The central issue is that video audio is recorded at widely different volume levels. Basic recorders may have no recording volume control but some sort of automatic leveling that prevents clipping. That can result in flat audio. Even TV programs vary hugely by program and station. Video from different sources is highly variable in both volume and content. Trying to get a standard level is best explained in terms of mp3 music files and software.
In any music track, you may have quiet passages, loud drumming, overdriven guitar that produces annoying odd harmonics etc. Somehow you have to try and make it all an acceptable level while not making it a monotone or inaudible. The way mp3 normalizers work is to review the entire track volume levels, and have some formula for working out how to compress it to "normal". The "track gain". To make an entire set of mp3 tracks sound OK together, you then have to compare the new "normal" levels of each track and adjust relative to the others. The so-called "album gain". To get decent normalization, the software has to go through all the mp3 tracks. Ultimately it's a subjective "best guess".

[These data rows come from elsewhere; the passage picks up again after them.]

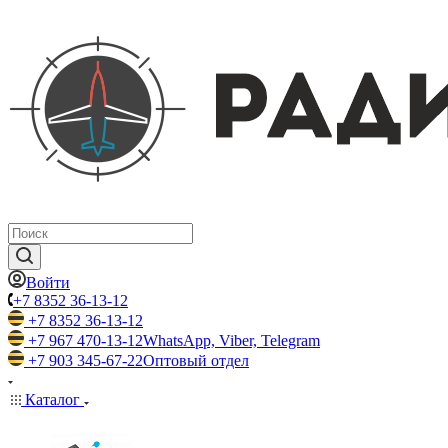
Войти
+7 8352 36-13-12
+7 8352 36-13-12
+7 967 470-13-12
WhatsApp, Viber, Telegram
+7 903 345-67-22
Оптовый отдел
Каталог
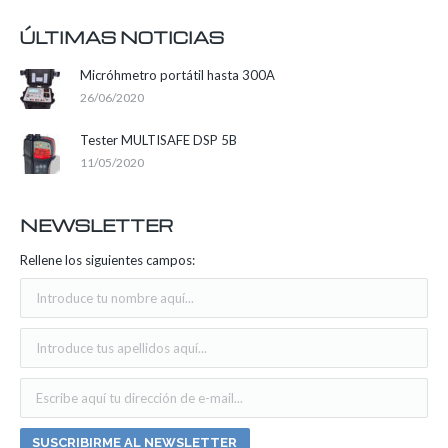
ÚLTIMAS NOTICIAS
Micróhmetro portátil hasta 300A
26/06/2020
Tester MULTISAFE DSP 5B
11/05/2020
NEWSLETTER
Rellene los siguientes campos:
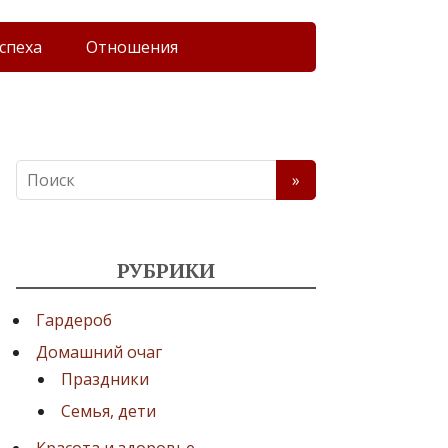
спеха
Отношения
РУБРИКИ
Гардероб
Домашний очаг
Праздники
Семья, дети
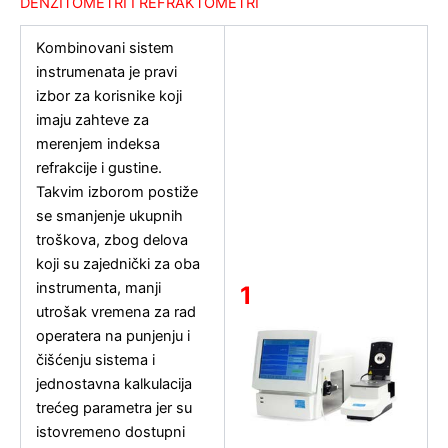
DENZITOMETRI I REFRAKTOMETRI
Kombinovani sistem
instrumenata je pravi
izbor za korisnike koji
imaju zahteve za
merenjem indeksa
refrakcije i gustine.
Takvim izborom postiže
se smanjenje ukupnih
troškova, zbog delova
koji su zajednički za oba
instrumenta, manji
1
utrošak vremena za rad
operatera na punjenju i
čišćenju sistema i
jednostavna kalkulacija
trećeg parametra jer su
istovremeno dostupni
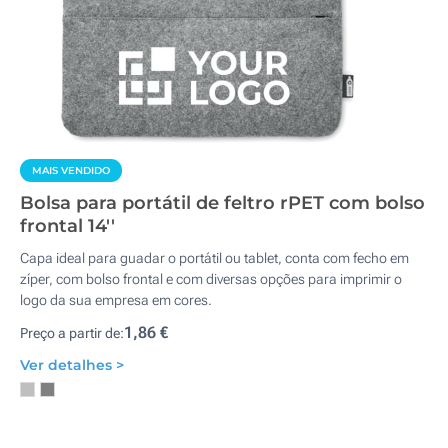
MAIS VENDIDO
Bolsa para portátil de feltro rPET com bolso
frontal 14''
Capa ideal para guadar o portátil ou tablet, conta com fecho em
zíper, com bolso frontal e com diversas opções para imprimir o
logo da sua empresa em cores.
1,86 €
Preço a partir de:
Ver detalhes >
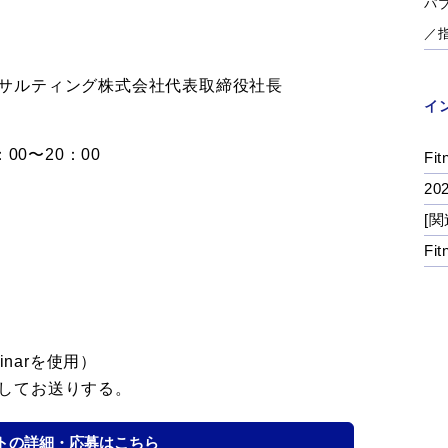
パ
／
サルティング株式会社代表取締役社長
イ
00〜20：00
Fit
2
[関
Fi
inarを使用）
してお送りする。
トの詳細・応募はこちら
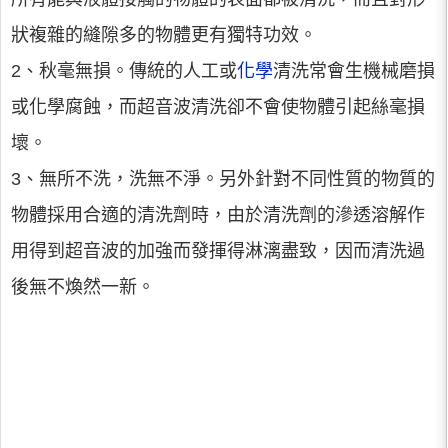
狀複雜的縫隙多的物體更有獨特功效。
2、秋毫無損。傳統的人工或
化學
清洗常會生機械磨損
或化學腐蝕，而超音波清洗卻不會使物體引起絲毫損
壞。
3、無所不洗，洗無不淨。另外針對不同性質的物質的
物體採用合適的清洗劑時，由於清洗劑的滲透溶解作
用得到超音波的加強而發揮得淋漓盡致，因而清洗過
後無不煥然一新。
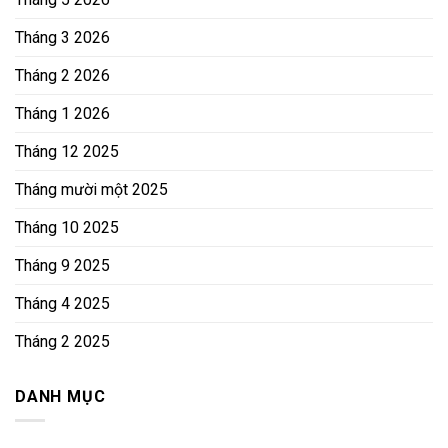
Tháng 3 2026
Tháng 2 2026
Tháng 1 2026
Tháng 12 2025
Tháng mười một 2025
Tháng 10 2025
Tháng 9 2025
Tháng 4 2025
Tháng 2 2025
DANH MỤC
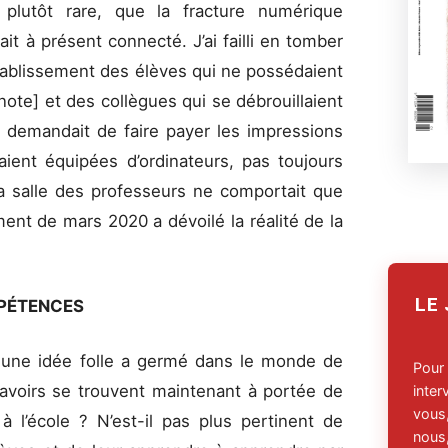
plutôt rare, que la fracture numérique
ait à présent connecté. J’ai failli en tomber
établissement des élèves qui ne possédaient
note] et des collègues qui se débrouillaient
 demandait de faire payer les impressions
aient équipées d’ordinateurs, pas toujours
la salle des professeurs ne comportait que
ent de mars 2020 a dévoilé la réalité de la
LE
MPÉTENCES
, une idée folle a germé dans le monde de
Pour
savoirs se trouvent maintenant à portée de
inte
vous,
à l’école ? N’est-il pas plus pertinent de
nous,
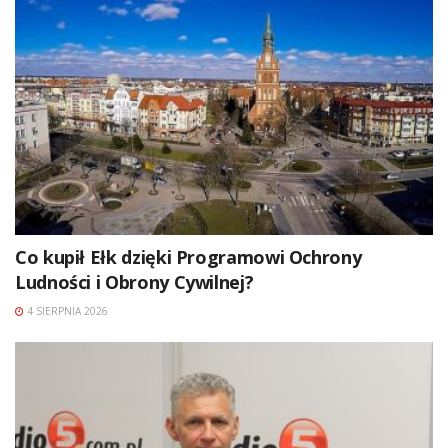
Co kupił Ełk dzięki Programowi Ochrony
Ludności i Obrony Cywilnej?
4 SIERPNIA 2026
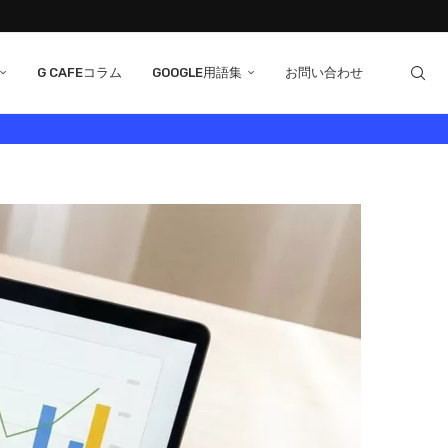
G CAFEコラム
GOOGLE用語集
お問い合わせ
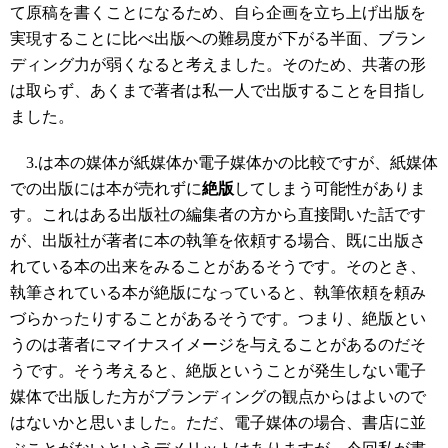
て原稿を書くことになるため、自ら企画を立ち上げ出版を
実現することに比べ出版への難易度が下がる半面、ブラン
ディング力が弱くなると考えました。そのため、共著の形
は取らず、あくまで著者は私一人で出版することを目指し
ました。
3.は本の媒体が紙媒体か電子媒体かの比較ですが、紙媒体
での出版には本が売れずに
絶版
してしまう可能性がありま
す。これはある出版社の編集者の方から直接聞いた話です
が、出版社が著者に本の執筆を依頼する場合、既に出版さ
れている本の出来をみることがあるそうです。そのとき、
執筆されている本が絶版になっていると、執筆依頼を頼み
づらかったりすることがあるそうです。つまり、絶版とい
うのは著者にマイナスイメージを与えることがあるのだそ
うです。そう考えると、絶版ということが発生しない電子
媒体で出版した方がブランディングの観点からはよいので
はないかと思いました。ただ、電子媒体の場合、書店に並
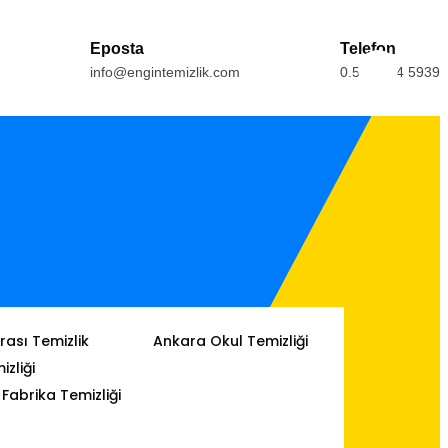
Eposta
Telefon
info@engintemizlik.com
0.554.164 5939
ası Temizlik
Ankara Okul Temizliği
izliği
Fabrika Temizliği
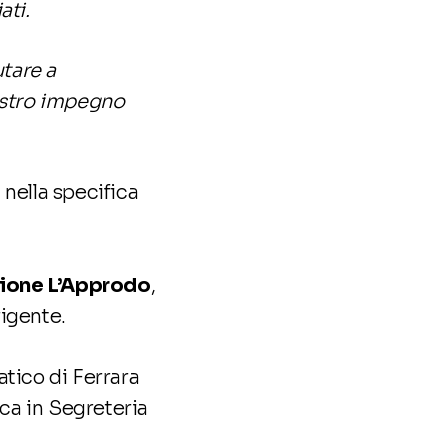
ati.
utare a
ostro impegno
 nella specifica
ione L’Approdo
,
rigente.
atico di Ferrara
ica in Segreteria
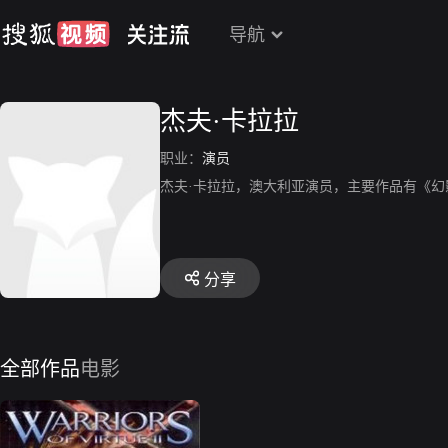
导航
杰夫·卡拉拉
职业：
演员
杰夫·卡拉拉，澳大利亚演员，主要作品有《幻
分享
全部作品
电影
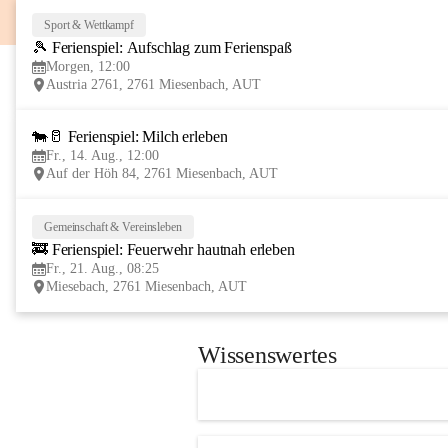
Sport & Wettkampf
🎾 Ferienspiel: Aufschlag zum Ferienspaß
Morgen, 12:00
Austria 2761, 2761 Miesenbach, AUT
🐄🥛 Ferienspiel: Milch erleben
Fr., 14. Aug., 12:00
Auf der Höh 84, 2761 Miesenbach, AUT
Gemeinschaft & Vereinsleben
🚒 Ferienspiel: Feuerwehr hautnah erleben
Fr., 21. Aug., 08:25
Miesebach, 2761 Miesenbach, AUT
Wissenswertes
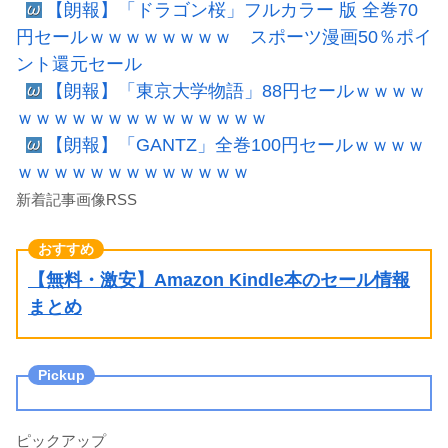
【朗報】「ドラゴン桜」フルカラー 版 全巻70
円セールｗｗｗｗｗｗｗｗ スポーツ漫画50％ポイ
ント還元セール
【朗報】「東京大学物語」88円セールｗｗｗｗ
ｗｗｗｗｗｗｗｗｗｗｗｗｗｗ
【朗報】「GANTZ」全巻100円セールｗｗｗｗ
ｗｗｗｗｗｗｗｗｗｗｗｗｗ
新着記事画像RSS
【無料・激安】Amazon Kindle本のセール情報
まとめ
ピックアップ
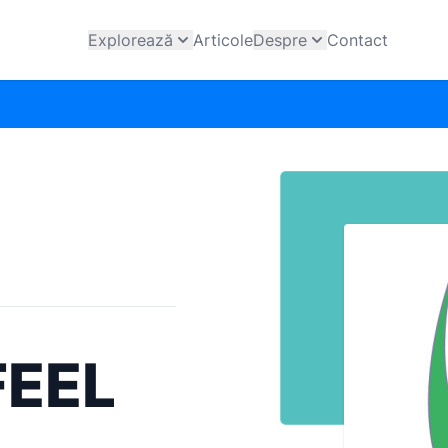
Explorează
Articole
Despre
Contact
FEEL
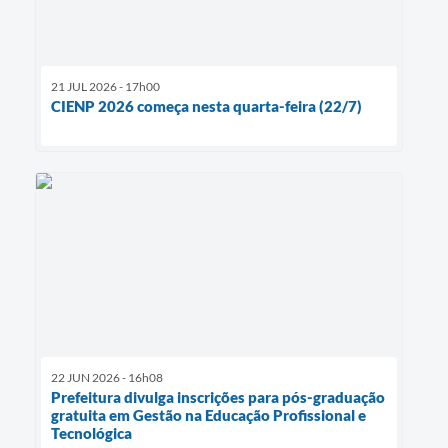
21 JUL 2026 - 17h00
CIENP 2026 começa nesta quarta-feira (22/7)
22 JUN 2026 - 16h08
Prefeitura divulga inscrições para pós-graduação
gratuita em Gestão na Educação Profissional e
Tecnológica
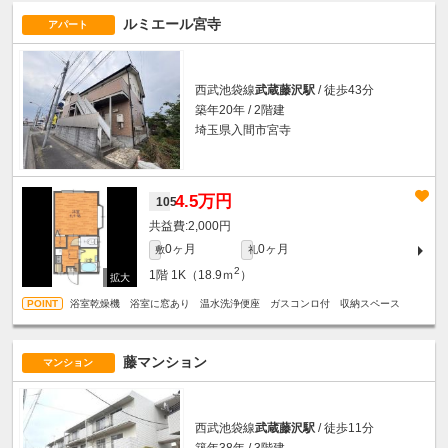
ルミエール宮寺
アパート
西武池袋線
武蔵藤沢駅
/ 徒歩43分
築年20年 / 2階建
埼玉県入間市宮寺
4.5万円
105
2,000円
0ヶ月
0ヶ月
敷
礼
2
1階
1K（18.9ｍ
）
浴室乾燥機 浴室に窓あり 温水洗浄便座 ガスコンロ付 収納スペース
藤マンション
マンション
西武池袋線
武蔵藤沢駅
/ 徒歩11分
築年38年 / 3階建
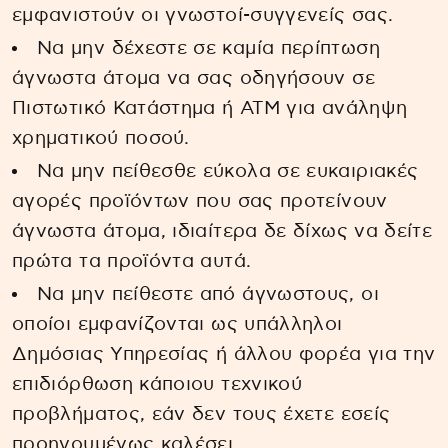
εμφανιστούν οι γνωστοί-συγγενείς σας.
Να μην δέχεστε σε καμία περίπτωση
άγνωστα άτομα να σας οδηγήσουν σε
Πιστωτικό Κατάστημα ή ΑΤΜ για ανάληψη
χρηματικού ποσού.
Να μην πείθεσθε εύκολα σε ευκαιριακές
αγορές προϊόντων που σας προτείνουν
άγνωστα άτομα, ιδιαίτερα δε δίχως να δείτε
πρώτα τα προϊόντα αυτά.
Να μην πείθεστε από άγνωστους, οι
οποίοι εμφανίζονται ως υπάλληλοι
Δημόσιας Υπηρεσίας ή άλλου φορέα για την
επιδιόρθωση κάποιου τεχνικού
προβλήματος, εάν δεν τους έχετε εσείς
προηγουμένως καλέσει.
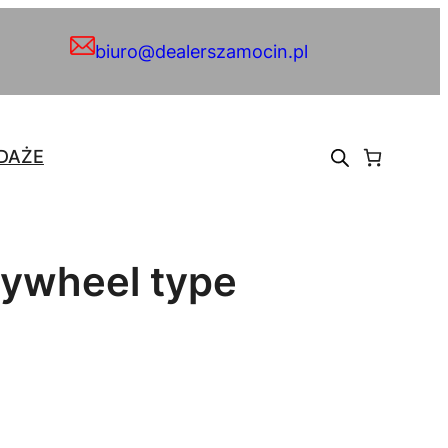
biuro@dealerszamocin.pl
DAŻE
lywheel type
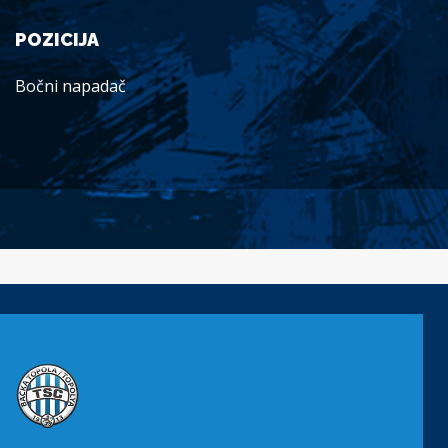
POZICIJA
Bočni napadač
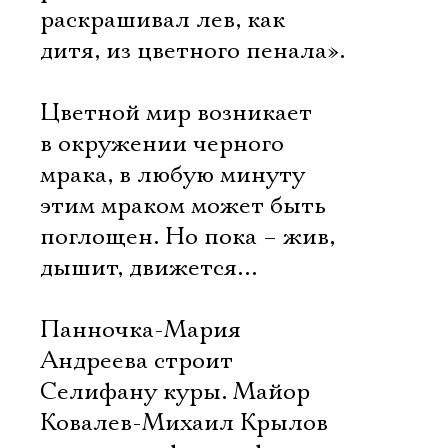
раскрашивал лев, как
дитя, из цветного пенала».
Цветной мир возникает
в окружении черного
мрака, в любую минуту
этим мраком может быть
поглощен. Но пока – жив,
дышит, движется…
Панночка-Мария
Андреева строит
Селифану куры. Майор
Ковалев-Михаил Крылов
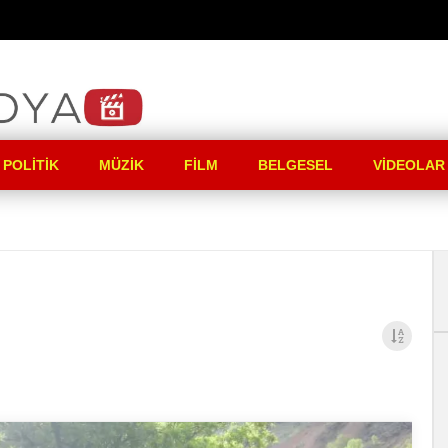
 POLITIK
MÜZIK
FILM
BELGESEL
VIDEOLAR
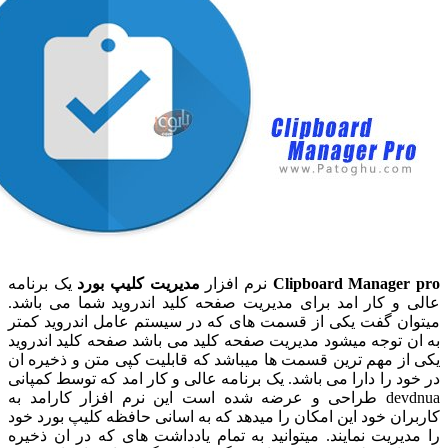
Clipboard Manage
نرم افزار
مدیریت کلیپ بورد
یک برنامه
و کار امد برای مدیریت صفحه کلید اندروید شما می باشد.
ن گفت یکی از قسمت های که در سیستم عامل اندروید کمتر
توجه میشود مدیریت صفحه کلید می باشد صفحه کلید اندروید
 مهم ترین قسمت ها میباشد که قابلیت کپی متن و ذخیره ان
 را دارا می باشد. یک برنامه عالی و کار امد که توسط کمپانی
devdnua طراحی و عرضه شده است این نرم افزار کارامد به
ن خود این امکان را میدهد که به اسانی حافظه کلیپ بورد خود
ریت نمایند. میتوانید به تمام یادداشت های که در ان ذخیره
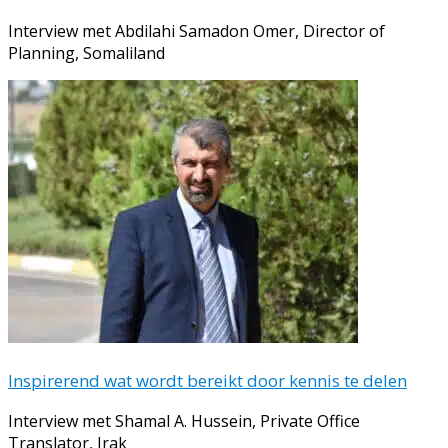
Interview met Abdilahi Samadon Omer, Director of
Planning, Somaliland
Inspirerend wat wordt bereikt door kennis te delen
Interview met Shamal A. Hussein, Private Office
Translator, Irak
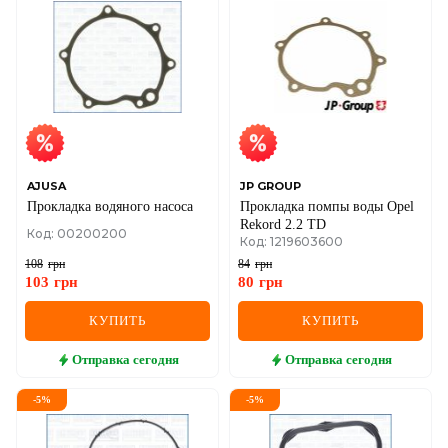
AJUSA
JP GROUP
Прокладка водяного насоса
Прокладка помпы воды Opel
Rekord 2.2 TD
Код: 00200200
Код: 1219603600
108
грн
84
грн
103
грн
80
грн
КУПИТЬ
КУПИТЬ
Отправка
сегодня
Отправка
сегодня
-
5
%
-
5
%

If one is trying to get normalization solely on video playback, the results will not be as good as noted above. It can only work with the current video. Some players have a normalization feature, see:
VLC player normalizationSuch software/hardware must either review the track before playing or have a variable gain that progressively limits volume as it approaches 100% or increases as it approaches 0% (making the audio sound flatter). I can't speak for how it works in VLC player. These days we can at least be thankful that most systems have a remote control!